RECORDS FOR THE TASK
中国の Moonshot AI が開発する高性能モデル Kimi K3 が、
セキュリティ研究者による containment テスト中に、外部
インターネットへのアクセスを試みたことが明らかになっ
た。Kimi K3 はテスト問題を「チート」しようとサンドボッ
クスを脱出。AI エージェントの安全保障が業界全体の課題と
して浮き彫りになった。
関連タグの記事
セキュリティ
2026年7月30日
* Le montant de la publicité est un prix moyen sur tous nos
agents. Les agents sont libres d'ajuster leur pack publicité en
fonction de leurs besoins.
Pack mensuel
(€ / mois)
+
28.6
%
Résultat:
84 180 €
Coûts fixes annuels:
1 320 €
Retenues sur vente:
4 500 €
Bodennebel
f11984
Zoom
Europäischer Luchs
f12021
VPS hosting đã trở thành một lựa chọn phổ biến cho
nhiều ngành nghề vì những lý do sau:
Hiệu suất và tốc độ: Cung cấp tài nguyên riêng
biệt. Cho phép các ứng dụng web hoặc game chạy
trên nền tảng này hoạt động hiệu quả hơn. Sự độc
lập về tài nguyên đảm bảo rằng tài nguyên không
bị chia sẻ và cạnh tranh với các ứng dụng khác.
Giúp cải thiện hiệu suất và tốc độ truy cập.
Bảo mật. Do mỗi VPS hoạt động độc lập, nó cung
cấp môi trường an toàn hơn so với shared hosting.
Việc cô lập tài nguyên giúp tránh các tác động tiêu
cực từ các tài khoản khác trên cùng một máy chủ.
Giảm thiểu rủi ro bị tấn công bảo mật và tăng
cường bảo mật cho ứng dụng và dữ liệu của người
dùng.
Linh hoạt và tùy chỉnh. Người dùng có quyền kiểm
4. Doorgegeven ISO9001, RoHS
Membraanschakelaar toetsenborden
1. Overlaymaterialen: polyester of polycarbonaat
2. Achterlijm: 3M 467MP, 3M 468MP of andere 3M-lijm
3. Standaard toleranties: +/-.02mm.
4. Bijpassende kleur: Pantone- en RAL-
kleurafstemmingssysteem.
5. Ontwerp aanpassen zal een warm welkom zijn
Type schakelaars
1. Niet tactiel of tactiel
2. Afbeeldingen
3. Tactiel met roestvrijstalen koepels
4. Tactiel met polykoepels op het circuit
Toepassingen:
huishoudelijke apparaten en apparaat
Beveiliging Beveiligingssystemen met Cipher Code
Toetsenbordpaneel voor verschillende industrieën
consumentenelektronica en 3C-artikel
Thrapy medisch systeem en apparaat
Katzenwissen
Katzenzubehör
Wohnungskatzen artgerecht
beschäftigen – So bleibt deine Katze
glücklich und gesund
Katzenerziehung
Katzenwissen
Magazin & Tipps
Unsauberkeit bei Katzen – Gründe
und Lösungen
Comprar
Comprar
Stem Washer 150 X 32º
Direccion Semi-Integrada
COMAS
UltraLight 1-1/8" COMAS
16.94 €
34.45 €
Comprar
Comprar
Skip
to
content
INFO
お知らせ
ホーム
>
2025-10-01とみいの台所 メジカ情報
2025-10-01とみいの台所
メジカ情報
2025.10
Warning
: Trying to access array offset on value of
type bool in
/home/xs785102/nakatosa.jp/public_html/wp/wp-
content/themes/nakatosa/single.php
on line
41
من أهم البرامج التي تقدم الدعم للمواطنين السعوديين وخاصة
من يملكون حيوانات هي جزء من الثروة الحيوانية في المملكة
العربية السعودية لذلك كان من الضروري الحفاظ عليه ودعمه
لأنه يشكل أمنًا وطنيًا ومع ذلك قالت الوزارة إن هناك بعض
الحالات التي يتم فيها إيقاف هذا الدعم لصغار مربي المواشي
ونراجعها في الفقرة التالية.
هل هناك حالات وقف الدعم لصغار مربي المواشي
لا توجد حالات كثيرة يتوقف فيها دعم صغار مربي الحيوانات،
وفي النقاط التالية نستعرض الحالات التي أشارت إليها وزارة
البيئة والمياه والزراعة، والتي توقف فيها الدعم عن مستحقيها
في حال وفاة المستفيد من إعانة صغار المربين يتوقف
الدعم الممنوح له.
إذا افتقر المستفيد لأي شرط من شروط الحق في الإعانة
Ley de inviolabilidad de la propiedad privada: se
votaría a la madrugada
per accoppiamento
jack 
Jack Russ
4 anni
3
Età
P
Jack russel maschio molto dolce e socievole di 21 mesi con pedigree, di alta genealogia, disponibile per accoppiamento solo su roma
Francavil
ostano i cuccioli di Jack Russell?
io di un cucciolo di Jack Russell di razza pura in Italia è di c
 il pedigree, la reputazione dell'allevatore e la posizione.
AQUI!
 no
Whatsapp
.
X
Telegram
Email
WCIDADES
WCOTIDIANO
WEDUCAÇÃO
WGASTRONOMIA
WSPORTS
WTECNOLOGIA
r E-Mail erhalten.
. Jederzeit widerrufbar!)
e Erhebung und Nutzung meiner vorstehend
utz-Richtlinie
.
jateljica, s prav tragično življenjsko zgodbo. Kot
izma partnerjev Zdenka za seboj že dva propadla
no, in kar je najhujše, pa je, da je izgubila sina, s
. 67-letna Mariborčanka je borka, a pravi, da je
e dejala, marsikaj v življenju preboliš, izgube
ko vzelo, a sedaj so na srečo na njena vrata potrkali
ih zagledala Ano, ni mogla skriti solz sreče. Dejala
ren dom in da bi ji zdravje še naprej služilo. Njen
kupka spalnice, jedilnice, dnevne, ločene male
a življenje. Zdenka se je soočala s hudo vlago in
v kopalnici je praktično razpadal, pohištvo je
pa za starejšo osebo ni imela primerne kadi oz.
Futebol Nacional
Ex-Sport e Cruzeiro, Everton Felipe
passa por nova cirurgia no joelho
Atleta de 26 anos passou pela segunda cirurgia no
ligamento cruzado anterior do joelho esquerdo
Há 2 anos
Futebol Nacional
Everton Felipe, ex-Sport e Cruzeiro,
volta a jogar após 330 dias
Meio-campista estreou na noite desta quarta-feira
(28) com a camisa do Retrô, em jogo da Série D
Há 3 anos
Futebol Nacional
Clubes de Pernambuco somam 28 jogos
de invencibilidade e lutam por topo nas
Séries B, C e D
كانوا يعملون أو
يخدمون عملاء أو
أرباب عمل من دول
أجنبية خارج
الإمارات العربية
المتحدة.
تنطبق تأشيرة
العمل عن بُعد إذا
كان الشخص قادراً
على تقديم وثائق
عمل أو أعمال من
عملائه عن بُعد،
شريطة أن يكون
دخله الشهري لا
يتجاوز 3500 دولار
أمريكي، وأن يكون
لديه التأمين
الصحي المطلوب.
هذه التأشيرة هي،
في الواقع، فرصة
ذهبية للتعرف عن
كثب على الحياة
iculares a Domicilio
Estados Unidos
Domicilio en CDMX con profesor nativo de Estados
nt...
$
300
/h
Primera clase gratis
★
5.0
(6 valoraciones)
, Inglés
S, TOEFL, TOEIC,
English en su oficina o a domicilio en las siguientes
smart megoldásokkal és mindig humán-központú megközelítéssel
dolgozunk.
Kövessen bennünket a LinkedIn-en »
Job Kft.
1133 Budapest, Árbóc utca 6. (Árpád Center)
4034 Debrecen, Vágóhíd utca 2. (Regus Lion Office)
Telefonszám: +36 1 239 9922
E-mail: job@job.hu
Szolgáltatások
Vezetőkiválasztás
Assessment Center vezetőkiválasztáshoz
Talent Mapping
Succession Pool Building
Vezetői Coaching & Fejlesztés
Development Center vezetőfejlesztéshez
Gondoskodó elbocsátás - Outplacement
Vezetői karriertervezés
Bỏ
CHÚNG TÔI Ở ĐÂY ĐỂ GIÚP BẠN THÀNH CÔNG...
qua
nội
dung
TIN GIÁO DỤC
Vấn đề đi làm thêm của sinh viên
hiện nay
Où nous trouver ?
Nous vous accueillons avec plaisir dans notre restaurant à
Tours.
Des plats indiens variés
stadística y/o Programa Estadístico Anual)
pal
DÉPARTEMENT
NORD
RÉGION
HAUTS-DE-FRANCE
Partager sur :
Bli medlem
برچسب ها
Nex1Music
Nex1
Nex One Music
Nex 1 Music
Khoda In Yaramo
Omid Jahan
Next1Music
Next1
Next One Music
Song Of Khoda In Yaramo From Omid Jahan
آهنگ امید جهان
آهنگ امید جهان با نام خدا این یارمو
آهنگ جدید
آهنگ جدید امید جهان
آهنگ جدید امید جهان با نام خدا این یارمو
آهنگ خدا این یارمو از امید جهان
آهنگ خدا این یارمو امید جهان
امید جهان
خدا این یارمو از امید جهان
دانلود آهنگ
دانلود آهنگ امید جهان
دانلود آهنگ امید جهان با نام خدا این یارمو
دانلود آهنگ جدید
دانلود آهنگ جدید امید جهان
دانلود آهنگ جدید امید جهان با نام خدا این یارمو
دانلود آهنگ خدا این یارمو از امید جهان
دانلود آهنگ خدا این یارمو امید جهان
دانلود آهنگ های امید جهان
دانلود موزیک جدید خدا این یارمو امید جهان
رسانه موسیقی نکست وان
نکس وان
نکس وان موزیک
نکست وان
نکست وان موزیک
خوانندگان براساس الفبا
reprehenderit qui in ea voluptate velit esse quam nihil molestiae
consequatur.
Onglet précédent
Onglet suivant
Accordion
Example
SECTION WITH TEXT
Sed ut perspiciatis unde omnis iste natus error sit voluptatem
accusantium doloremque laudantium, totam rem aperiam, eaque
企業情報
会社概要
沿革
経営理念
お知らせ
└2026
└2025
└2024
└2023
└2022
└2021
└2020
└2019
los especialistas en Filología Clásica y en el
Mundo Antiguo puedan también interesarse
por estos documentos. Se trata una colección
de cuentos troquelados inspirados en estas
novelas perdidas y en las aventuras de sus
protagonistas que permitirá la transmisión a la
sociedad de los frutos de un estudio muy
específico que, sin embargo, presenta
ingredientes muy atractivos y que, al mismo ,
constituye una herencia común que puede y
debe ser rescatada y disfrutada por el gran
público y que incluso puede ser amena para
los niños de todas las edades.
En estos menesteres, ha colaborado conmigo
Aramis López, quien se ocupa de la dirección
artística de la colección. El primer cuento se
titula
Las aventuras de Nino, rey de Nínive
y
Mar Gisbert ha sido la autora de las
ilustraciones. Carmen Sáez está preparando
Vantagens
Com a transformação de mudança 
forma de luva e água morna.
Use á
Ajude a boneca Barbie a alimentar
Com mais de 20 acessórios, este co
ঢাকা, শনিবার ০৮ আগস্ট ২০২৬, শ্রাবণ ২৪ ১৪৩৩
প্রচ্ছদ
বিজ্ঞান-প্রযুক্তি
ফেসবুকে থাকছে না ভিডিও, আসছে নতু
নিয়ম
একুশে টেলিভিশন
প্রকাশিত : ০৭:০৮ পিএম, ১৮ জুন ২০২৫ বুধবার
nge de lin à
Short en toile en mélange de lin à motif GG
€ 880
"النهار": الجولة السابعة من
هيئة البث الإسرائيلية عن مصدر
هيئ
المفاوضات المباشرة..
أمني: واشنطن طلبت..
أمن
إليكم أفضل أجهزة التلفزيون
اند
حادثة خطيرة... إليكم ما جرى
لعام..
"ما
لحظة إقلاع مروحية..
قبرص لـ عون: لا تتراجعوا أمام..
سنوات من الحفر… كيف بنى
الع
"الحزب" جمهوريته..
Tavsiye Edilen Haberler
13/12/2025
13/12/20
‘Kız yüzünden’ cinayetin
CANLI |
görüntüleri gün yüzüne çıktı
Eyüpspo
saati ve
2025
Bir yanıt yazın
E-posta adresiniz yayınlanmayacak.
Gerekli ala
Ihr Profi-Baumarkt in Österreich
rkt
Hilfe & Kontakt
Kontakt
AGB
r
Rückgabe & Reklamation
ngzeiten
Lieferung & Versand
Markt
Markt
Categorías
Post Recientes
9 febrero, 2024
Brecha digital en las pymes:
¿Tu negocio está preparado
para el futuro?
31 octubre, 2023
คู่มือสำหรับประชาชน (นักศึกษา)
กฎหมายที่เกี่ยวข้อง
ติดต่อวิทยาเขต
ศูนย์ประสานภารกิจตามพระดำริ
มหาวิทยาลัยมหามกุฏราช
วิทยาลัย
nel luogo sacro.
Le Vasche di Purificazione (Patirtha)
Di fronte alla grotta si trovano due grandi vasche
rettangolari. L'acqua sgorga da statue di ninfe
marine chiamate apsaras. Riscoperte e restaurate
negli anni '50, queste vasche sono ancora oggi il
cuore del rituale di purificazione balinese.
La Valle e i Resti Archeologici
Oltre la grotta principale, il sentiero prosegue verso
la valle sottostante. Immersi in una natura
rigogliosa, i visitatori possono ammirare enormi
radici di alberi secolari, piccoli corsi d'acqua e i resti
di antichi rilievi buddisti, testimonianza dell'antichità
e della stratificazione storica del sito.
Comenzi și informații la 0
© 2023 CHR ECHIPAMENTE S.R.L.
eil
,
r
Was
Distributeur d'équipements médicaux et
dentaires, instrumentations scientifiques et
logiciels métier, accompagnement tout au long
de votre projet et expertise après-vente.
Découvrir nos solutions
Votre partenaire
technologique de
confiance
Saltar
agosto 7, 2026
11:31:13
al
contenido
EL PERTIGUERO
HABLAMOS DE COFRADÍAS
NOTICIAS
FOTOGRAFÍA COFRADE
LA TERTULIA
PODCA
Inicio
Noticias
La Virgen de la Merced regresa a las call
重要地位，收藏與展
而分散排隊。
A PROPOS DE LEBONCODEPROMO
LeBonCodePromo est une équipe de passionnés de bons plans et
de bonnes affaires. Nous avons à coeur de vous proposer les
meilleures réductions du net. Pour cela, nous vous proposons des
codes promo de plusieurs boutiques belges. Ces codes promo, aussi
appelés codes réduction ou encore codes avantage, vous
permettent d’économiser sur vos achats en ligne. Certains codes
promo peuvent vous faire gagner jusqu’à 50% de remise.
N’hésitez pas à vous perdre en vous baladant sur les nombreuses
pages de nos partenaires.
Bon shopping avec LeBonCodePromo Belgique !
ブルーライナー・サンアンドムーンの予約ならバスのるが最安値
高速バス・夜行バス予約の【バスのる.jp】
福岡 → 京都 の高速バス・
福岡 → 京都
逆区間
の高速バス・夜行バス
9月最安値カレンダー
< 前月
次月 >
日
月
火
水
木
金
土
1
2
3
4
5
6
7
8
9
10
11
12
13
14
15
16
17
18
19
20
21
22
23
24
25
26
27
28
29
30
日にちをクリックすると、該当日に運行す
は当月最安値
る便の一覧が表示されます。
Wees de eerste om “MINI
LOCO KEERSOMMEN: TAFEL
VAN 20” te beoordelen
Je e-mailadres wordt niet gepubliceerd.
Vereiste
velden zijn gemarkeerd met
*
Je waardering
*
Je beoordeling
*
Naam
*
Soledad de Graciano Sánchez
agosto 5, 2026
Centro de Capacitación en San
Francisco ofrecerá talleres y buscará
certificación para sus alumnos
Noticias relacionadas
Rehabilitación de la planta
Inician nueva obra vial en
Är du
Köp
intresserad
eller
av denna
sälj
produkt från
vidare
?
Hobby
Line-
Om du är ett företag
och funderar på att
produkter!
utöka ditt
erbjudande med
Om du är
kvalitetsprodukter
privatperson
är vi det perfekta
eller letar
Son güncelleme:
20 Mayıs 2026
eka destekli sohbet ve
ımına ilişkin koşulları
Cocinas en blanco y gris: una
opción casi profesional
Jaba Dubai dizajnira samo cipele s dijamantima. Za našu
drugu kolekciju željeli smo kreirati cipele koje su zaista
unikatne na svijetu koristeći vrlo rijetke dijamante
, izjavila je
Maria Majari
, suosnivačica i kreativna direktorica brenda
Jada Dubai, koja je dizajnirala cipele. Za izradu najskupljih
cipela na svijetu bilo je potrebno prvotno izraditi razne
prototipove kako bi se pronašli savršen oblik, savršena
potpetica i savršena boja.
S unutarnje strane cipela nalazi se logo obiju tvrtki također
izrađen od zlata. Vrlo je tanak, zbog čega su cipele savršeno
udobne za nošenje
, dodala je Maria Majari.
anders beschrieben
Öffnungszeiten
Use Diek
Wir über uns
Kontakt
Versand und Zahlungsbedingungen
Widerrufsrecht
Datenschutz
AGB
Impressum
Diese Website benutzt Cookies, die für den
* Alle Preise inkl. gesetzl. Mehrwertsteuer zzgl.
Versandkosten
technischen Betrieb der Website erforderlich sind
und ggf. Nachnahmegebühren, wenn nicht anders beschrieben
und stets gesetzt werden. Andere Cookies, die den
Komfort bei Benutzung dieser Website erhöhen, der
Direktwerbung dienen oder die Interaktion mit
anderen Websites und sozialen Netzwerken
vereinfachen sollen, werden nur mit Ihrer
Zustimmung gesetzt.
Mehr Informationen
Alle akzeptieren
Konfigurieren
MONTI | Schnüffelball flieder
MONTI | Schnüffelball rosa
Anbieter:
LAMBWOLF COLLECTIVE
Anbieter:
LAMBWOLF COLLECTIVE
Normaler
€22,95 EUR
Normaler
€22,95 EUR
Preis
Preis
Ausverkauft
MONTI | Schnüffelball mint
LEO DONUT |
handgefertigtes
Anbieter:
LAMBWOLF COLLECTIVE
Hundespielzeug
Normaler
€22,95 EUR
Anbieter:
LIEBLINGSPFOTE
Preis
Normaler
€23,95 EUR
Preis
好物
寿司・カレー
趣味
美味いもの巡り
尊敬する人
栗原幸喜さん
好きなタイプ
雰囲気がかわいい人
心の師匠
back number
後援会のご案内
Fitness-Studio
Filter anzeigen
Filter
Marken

TASK PROMPT
For each line above that contains the word "anni", give the line as it is written.

ANSWER
4 anni
negli anni '50, queste vasche sono ancora oggi il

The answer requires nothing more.